Tradition has it that Roman soldiers played hopscotch to improve their footwork, and the children's game developed from youngsters watching the soldiers. We do know that it has been played for many hundreds of years, on different types of grids. Hopscotch is adaptable for kids of preschool age on up.
How to Play
The first step is drawing the grid. The hopscotch grid most often used in the United States begins with a circle, often named "home." This is followed by three single squares, a double square, a single square, a double square, two single squares and another circle, traditionally called "heaven."
Some grids simply alternate singles and doubles, beginning with a single. This is an easier grid than the more traditional because hopping on one foot is a higher level skill.
When the grid is ready for play to begin, the first player tosses a marker into the first square. The marker must land completely within the square. The player hops through the court, landing on one foot in single squares and both feet in double squares. At the end of the course, the player turns around and moves back to the beginning, stopping to pick up the marker on the way back. If a player steps on a line or steps out of the grid, the turn is over.
If the player successfully finishes the course, he or she throws the marker into the second square and repeats the exercise. The first player to move the marker through the entire grid wins the game.
Where to Play
A concrete driveway or patio is the spot most often used for hopscotch, but an area of dirt or sand is usable, so don't forget about hopscotch on your beach vacations.

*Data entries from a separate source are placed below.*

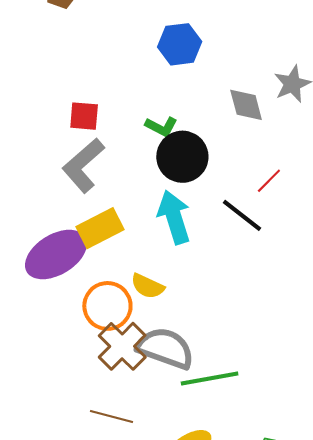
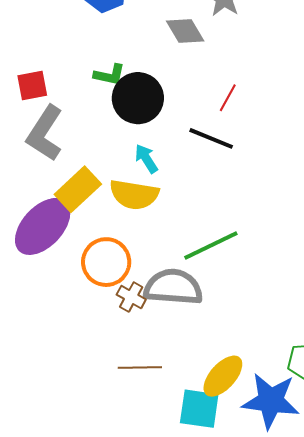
cyan arrow: (174, 217) -> (146, 159), size x0.6
yellow semicircle: (148, 286) -> (134, 195), moved, size x1.4
brown cross: (122, 346) -> (131, 297), size x0.6
green line: (210, 378) -> (211, 246), moved

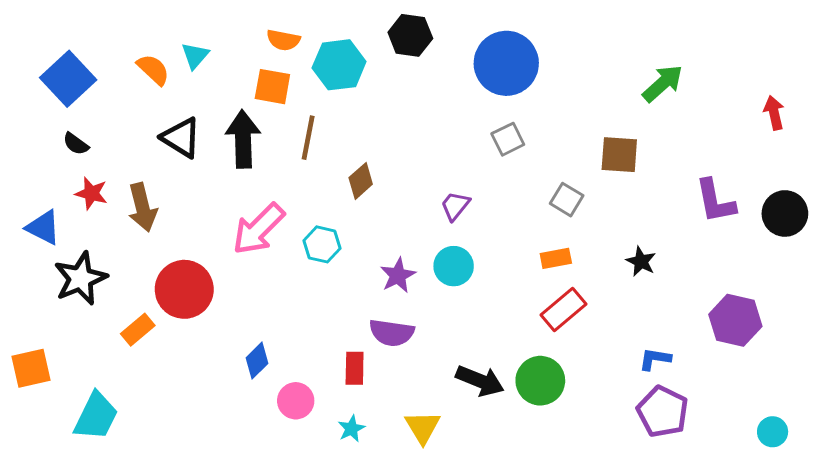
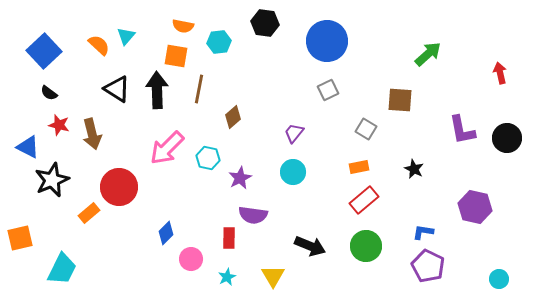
cyan hexagon: (339, 65) -> (219, 42), size x0.7
purple star: (398, 275) -> (240, 178), moved
green circle: (540, 381) -> (366, 246), moved

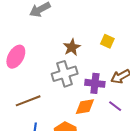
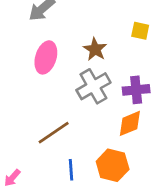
pink ellipse: (16, 57) -> (46, 57), moved

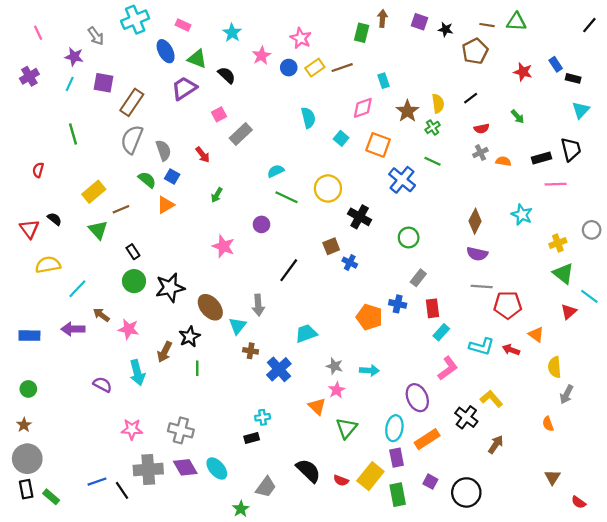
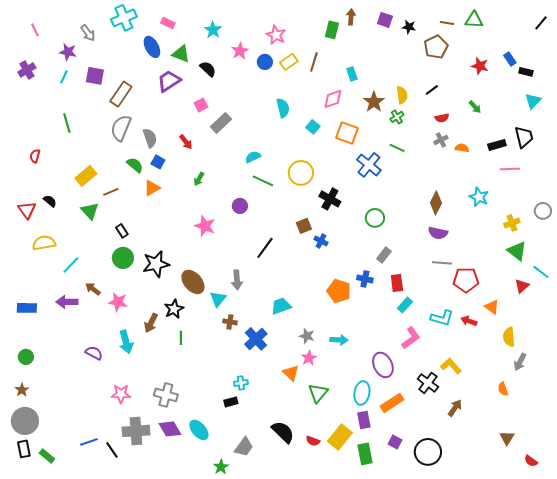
brown line: (342, 68) -> (314, 62), turned -54

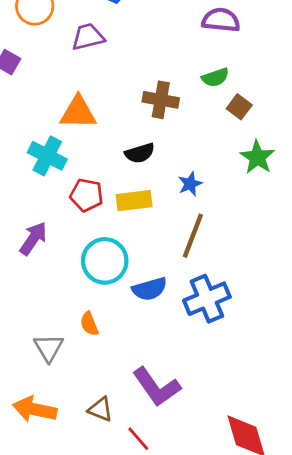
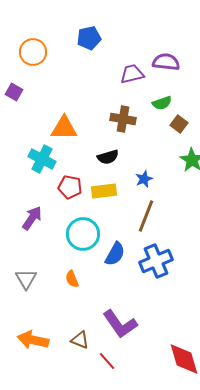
purple trapezoid: (88, 37) -> (132, 74), moved
blue semicircle: (150, 289) -> (115, 254), turned -45
gray triangle: (49, 348) -> (26, 279), moved

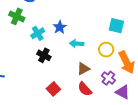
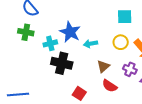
blue star: (60, 27) -> (70, 32), size x1.5
cyan cross: (38, 33) -> (50, 43), turned 32
black cross: (44, 55) -> (62, 63), size x1.5

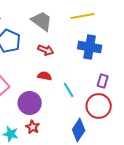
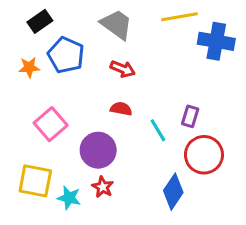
blue cross: (90, 47) -> (216, 41), moved
purple rectangle: (103, 81) -> (190, 116), moved

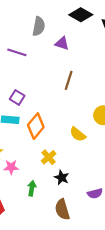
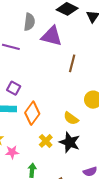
purple triangle: (62, 43) -> (52, 36), size x1.6
brown line: (69, 80) -> (72, 63), moved
black star: (62, 177) -> (70, 142), moved, size x1.5

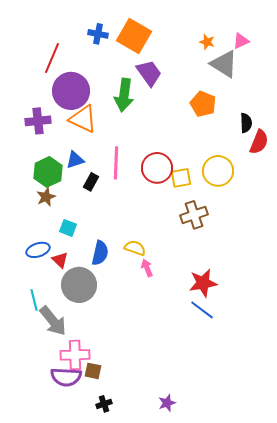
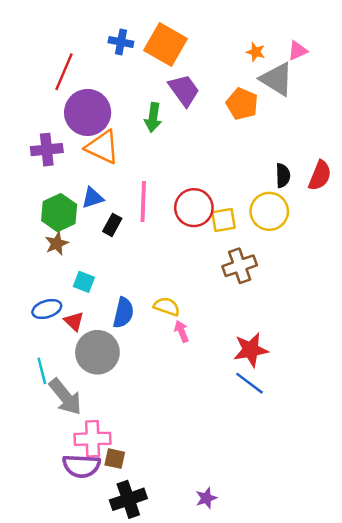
green arrow: (124, 95) -> (153, 117), size x0.7
orange pentagon: (203, 104) -> (242, 104), moved
black semicircle: (246, 123) -> (283, 176), moved
black cross: (104, 404) -> (128, 499), size x1.8

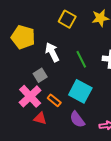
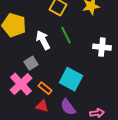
green line: (81, 59) -> (66, 35), moved
red triangle: (40, 118) -> (42, 106), moved

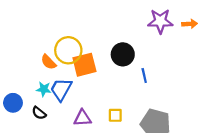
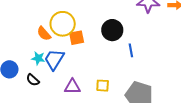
orange square: (84, 65) -> (77, 38), size x0.7

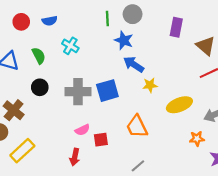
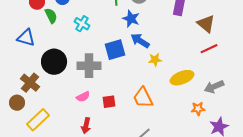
green semicircle: (39, 56) -> (51, 16), moved
black circle: (40, 87) -> (54, 62), size x1.6
blue square: (107, 91) -> (115, 50), moved
pink semicircle: (82, 130) -> (83, 97), moved
red square: (101, 140) -> (109, 102), moved

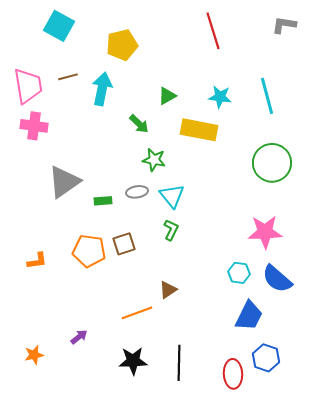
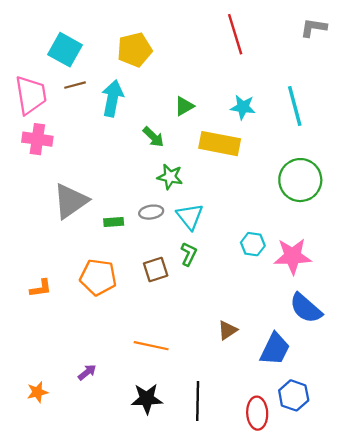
cyan square: (59, 26) -> (65, 50), moved
brown square: (124, 244) -> (156, 269), moved
cyan hexagon: (239, 273) -> (253, 244), moved
brown triangle: (168, 290) -> (227, 330), moved
orange line: (137, 313) -> (151, 346), turned 32

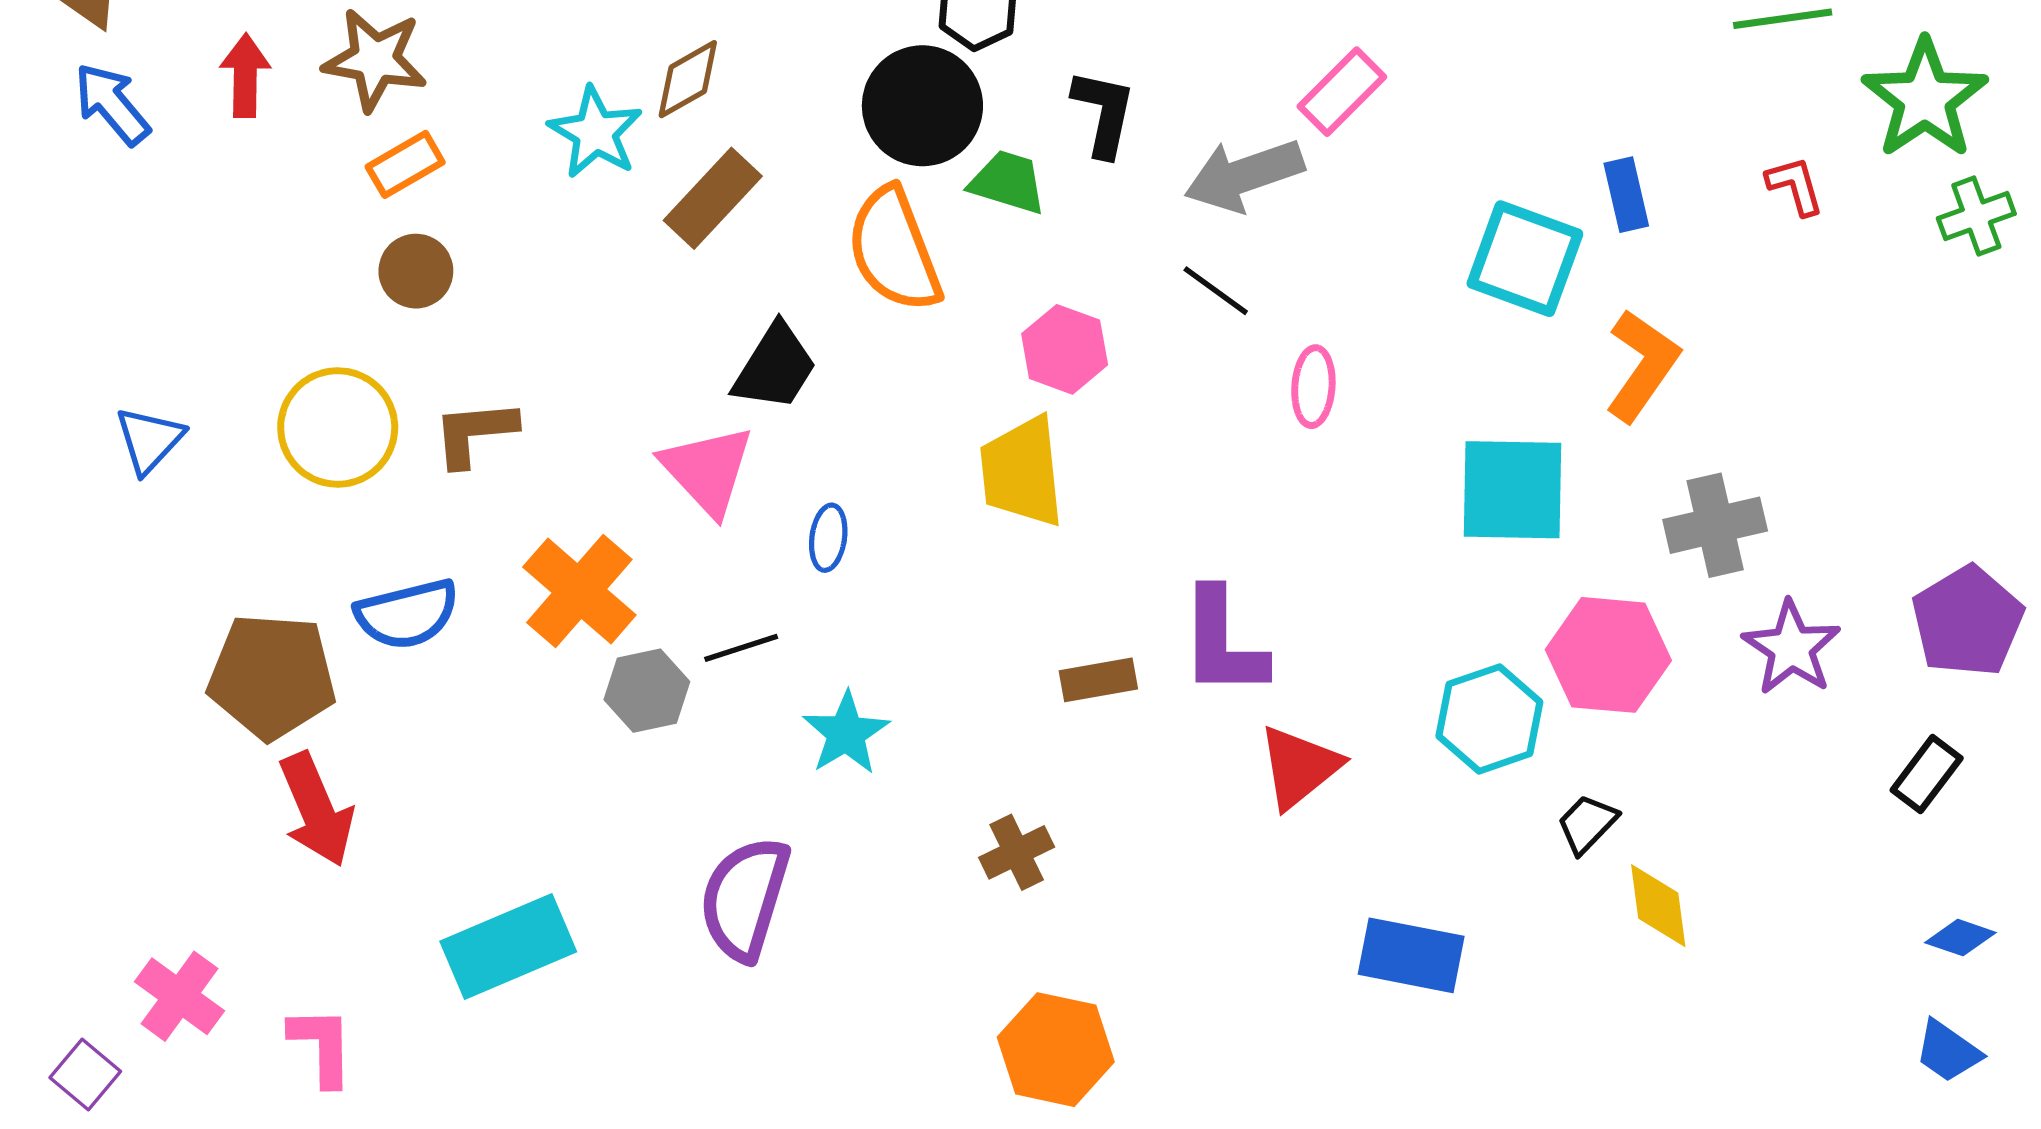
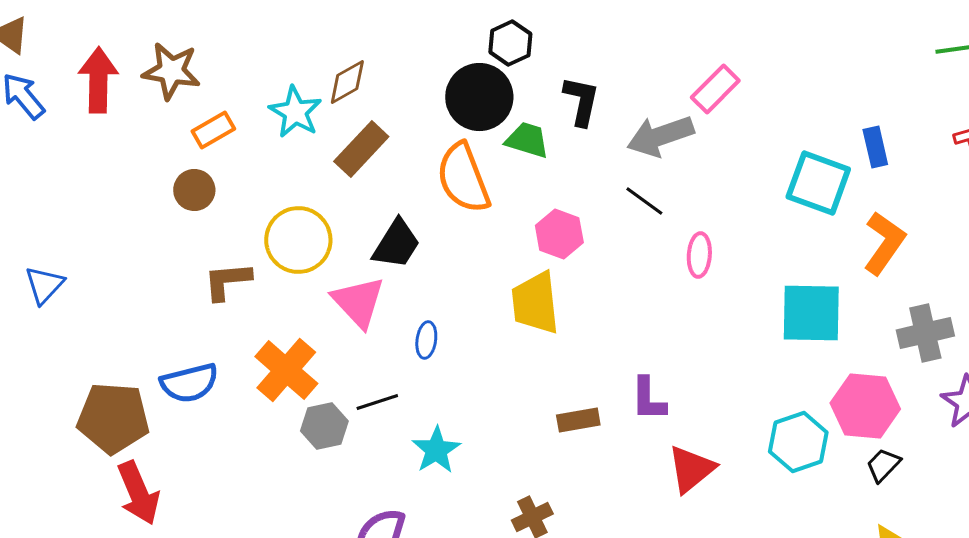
red arrow: (245, 76) -> (98, 80), size x1.4
orange rectangle: (405, 164) -> (213, 130), moved
yellow circle: (338, 427) -> (298, 240), moved
purple L-shape: (1223, 643) -> (648, 399), size x0.7
black trapezoid: (1587, 824) -> (883, 465), moved

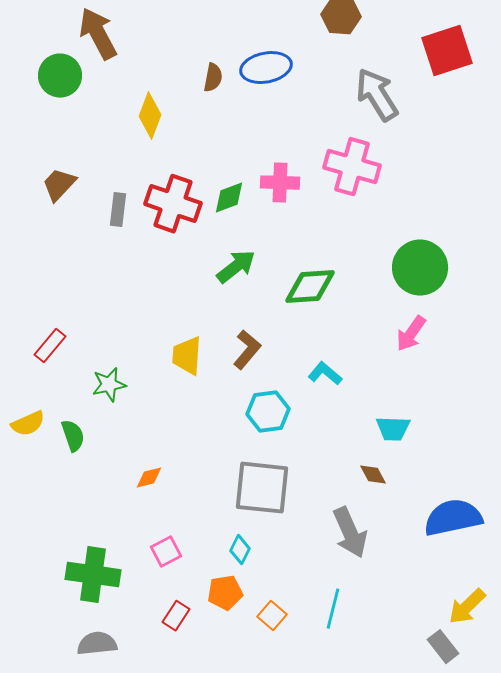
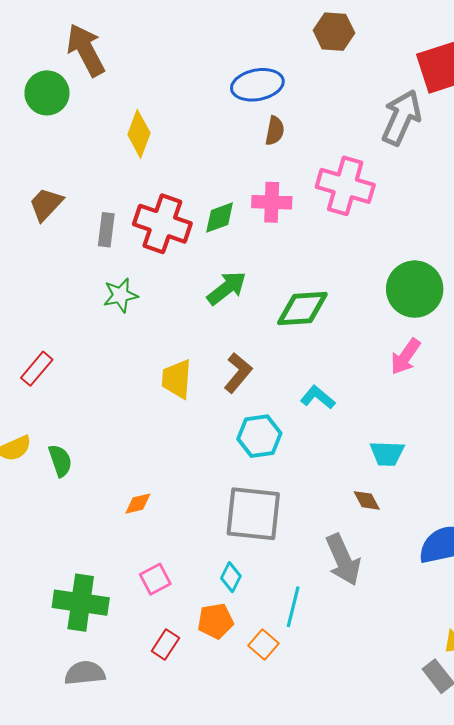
brown semicircle: (213, 78) -> (275, 131), moved
gray arrow: (377, 95) -> (401, 117), moved, turned 56
green star: (109, 385) -> (121, 295), moved
cyan line: (333, 609) -> (293, 607), moved

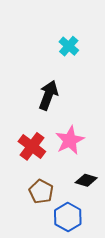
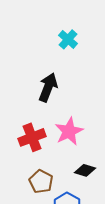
red cross: (32, 146) -> (32, 137), turned 32

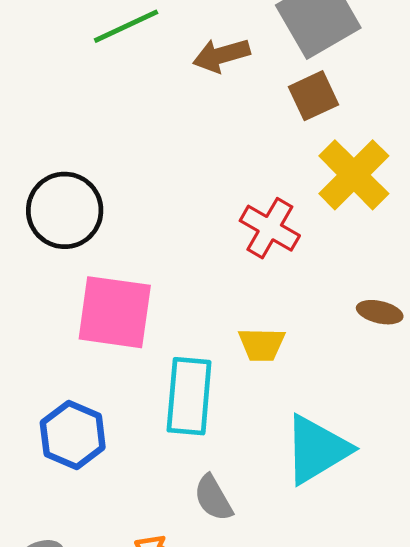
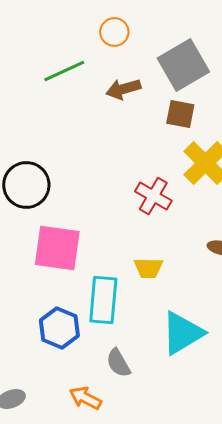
brown square: (313, 96) -> (180, 114), turned 36
blue hexagon: (73, 435) -> (59, 328), moved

And if you want to participate with the grandchildren, beach sand is easier on older joints than concrete. Avoid soft sand, though, because it can cause falls.
In inclement weather, you can make a grid indoors using masking tape. An area of tightly woven carpet is ideal for this trick. Hopscotch rugs are also widely available at online toy stores.
To make hopscotch easier for a beginner, don't penalize players for stepping on the lines. To make hopscotch more challenging for more advanced players, try these variations:
- The player must skip the square holding his or her marker.
- A square which holds a marker must be skipped, no matter which player the marker belongs to. This variation can require considerable athleticism.
- When hopping in a series of single squares, require that the player alternate feet.
Versions Played in Other Countries
Variations of hopscotch are played in many areas of the world. Some of the games are quite complex, but here are two that are easy to learn and to play.
- In Albania, children play varra. The grid is a simple 3X3 square, yielding 9 squares. The bottom row is numbered 1-3 from left to right. The middle row is numbered 4-6 from right to left. The top row is numbered 7-9 from left to right. The players decide on two squares that can be designated as rest squares. In those squares, players can put both feet down. The object is to hop from 1-9 without stepping on a line or putting both feet down (except in a rest square). Once children have mastered that level, they can try it while holding their hands behind their back.
- In the Netherlands, children play a version based on the days of the week. This uses the traditional hopscotch grid but adds a twist. Players start in a square called home, then single jump into squares named Monday, Tuesday, and Wednesday. Next comes a double square -- Thursday and Friday -- that allows a chance to rest. Then one more single jump for Saturday before they reach Sunday, where they are allowed to put both feet down and turn around to do the same thing in reverse. Part of the game is saying the days of the week correctly as you jump.